Вышел месяц из тумана - Вишневецкая Марина Артуровна (книги онлайн читать бесплатно TXT) 📗
А она вдруг опять завздыхала: «Ай да Перст! Ай, какой молодец!» И до самой общаги через слово: Владик, Влад, а ведь он, Указательный, как ни крути… неохотнее всех прирастал к кулаку, а теперь, может быть, он и есть самый лютый!.. У заснувших собак ее голос враспев вызывал аллергию — как-то Влад записал за ней нотами фразу, и она виноградной лозой снизу вверх побежала по нотному стану — и собаки, хотя ненавидя, но выли похоже.
Он сказал вдруг: «Давай завтра сходим в кино на „Мужчину и женщину“?» А она, может быть не расслышав, продолжала дразнить их, надрывавшихся за забором: «Мьяу! Мьярр! — и нескоро, но с тем же кошачьим лукавством обернулась к нему: — Я второго апреля уеду. Обещай мне, что сделаешь все, чтобы лютые не раздобрели, чтоб кулак уцелел! Обещаешь?» — «А куда ты уедешь?» — «Домой. Я вам буду писать! Безымянный, а ты будешь мне присылать протоколы. Ты их сразу пиши под копирку!»

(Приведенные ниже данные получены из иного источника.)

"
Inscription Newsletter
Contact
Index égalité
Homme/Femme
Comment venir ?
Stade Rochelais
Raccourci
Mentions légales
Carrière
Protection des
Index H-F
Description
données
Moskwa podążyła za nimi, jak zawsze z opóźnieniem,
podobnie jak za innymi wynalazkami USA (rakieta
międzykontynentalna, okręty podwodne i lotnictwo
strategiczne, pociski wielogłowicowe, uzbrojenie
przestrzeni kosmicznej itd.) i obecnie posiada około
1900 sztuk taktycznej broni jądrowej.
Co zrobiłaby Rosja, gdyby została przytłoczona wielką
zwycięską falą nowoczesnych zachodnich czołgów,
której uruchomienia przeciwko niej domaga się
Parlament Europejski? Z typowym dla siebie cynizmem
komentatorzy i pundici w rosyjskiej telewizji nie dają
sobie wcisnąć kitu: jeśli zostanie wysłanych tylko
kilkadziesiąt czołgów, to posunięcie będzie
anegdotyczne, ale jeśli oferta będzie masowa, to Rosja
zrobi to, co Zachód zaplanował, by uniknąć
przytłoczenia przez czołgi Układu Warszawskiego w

Вмиг иссохшее горло засаднило, растрескавшись, как солончак. Он хотел ей сказать: разбежался! — или даже похлеще: на подпись?! — но пока он пытался сглотнуть, из разлома как будто бы льдин, а не туч появилась луна, вся оплывшая, точно утопленница, потому что лишь женщины топятся от безответной любви. И, взглянув на часы, он соврал: «Я могу опоздать на последний трамвай. Побежали!» — и схватил ее за руку, чтобы не отставала. И погнал, не жалея ее вот ничуть, а она, сдернув кепку, старалась, как пионерка ради значка ГТО. Иногда он сбавлял, но затем лишь, чтоб снова рвануть, чтобы вновь ощутить ее легкое тело, состоящее из одних лишь поспешных суставчиков и звенящей одышки. Только в лужах — а их было не отличить от проталин луны — она жалобно ойкала и, повиснув, как Роднина на предплечье Уланова, продлевала по-чемпионски огромный прыжок и частила опять на последнем дыхании.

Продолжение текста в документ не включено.